Copy the material below exactly, but only from the line with "pour gérer ces" onward, the final line included.

########################################

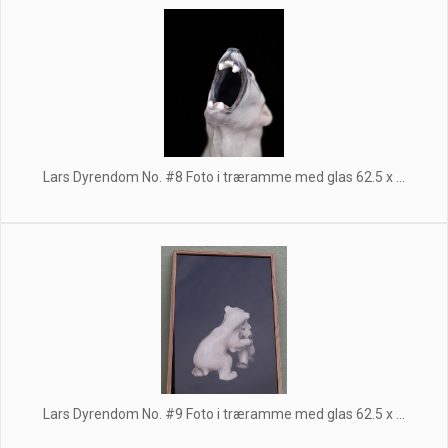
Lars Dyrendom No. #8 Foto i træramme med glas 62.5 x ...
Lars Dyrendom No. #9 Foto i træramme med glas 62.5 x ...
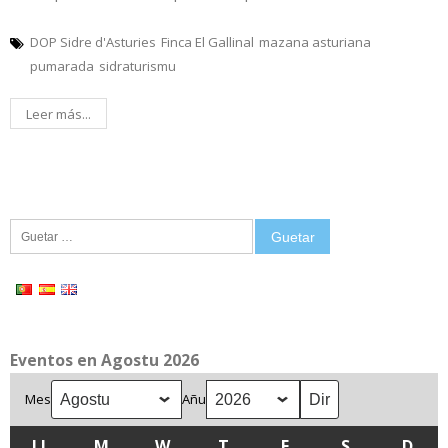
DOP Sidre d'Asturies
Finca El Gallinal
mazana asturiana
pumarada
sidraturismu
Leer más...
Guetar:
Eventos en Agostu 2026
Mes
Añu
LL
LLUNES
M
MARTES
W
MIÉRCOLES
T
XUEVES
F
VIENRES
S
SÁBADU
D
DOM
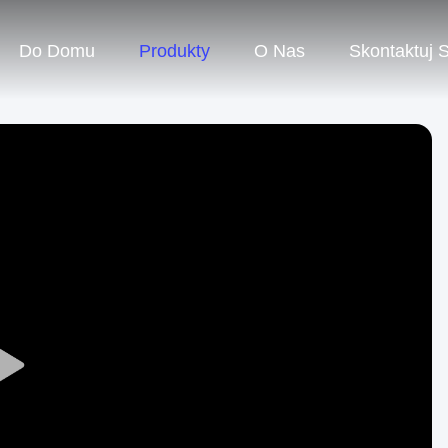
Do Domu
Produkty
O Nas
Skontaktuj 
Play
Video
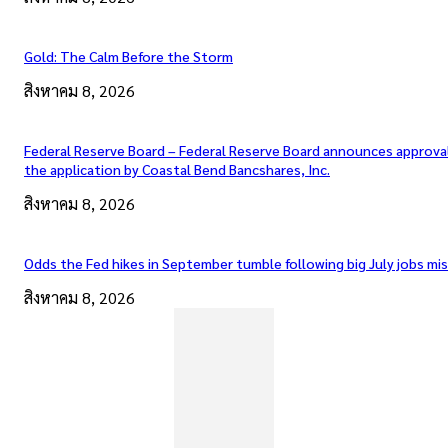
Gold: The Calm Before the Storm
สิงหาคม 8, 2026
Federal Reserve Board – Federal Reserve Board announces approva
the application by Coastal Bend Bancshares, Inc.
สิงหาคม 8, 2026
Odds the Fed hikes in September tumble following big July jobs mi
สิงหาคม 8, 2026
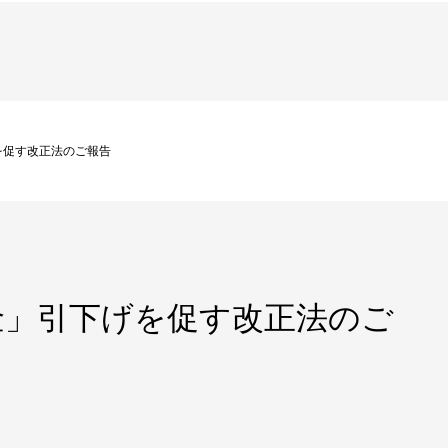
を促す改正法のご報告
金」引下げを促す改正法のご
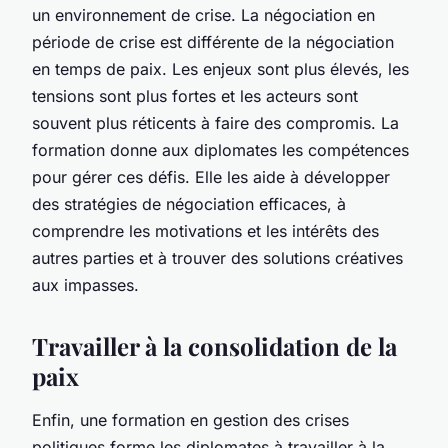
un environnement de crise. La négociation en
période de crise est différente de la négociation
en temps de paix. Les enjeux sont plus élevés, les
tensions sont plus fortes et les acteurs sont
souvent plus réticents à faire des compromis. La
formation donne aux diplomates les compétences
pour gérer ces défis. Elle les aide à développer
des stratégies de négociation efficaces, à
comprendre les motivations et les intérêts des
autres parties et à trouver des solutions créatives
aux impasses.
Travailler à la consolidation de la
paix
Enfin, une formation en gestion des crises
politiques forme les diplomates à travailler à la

########################################

Exercise output:
pour gérer ces défis. Elle les aide à développer
des stratégies de négociation efficaces, à
comprendre les motivations et les intérêts des
autres parties et à trouver des solutions créatives
aux impasses.
Travailler à la consolidation de la
paix
Enfin, une formation en gestion des crises
politiques forme les diplomates à travailler à la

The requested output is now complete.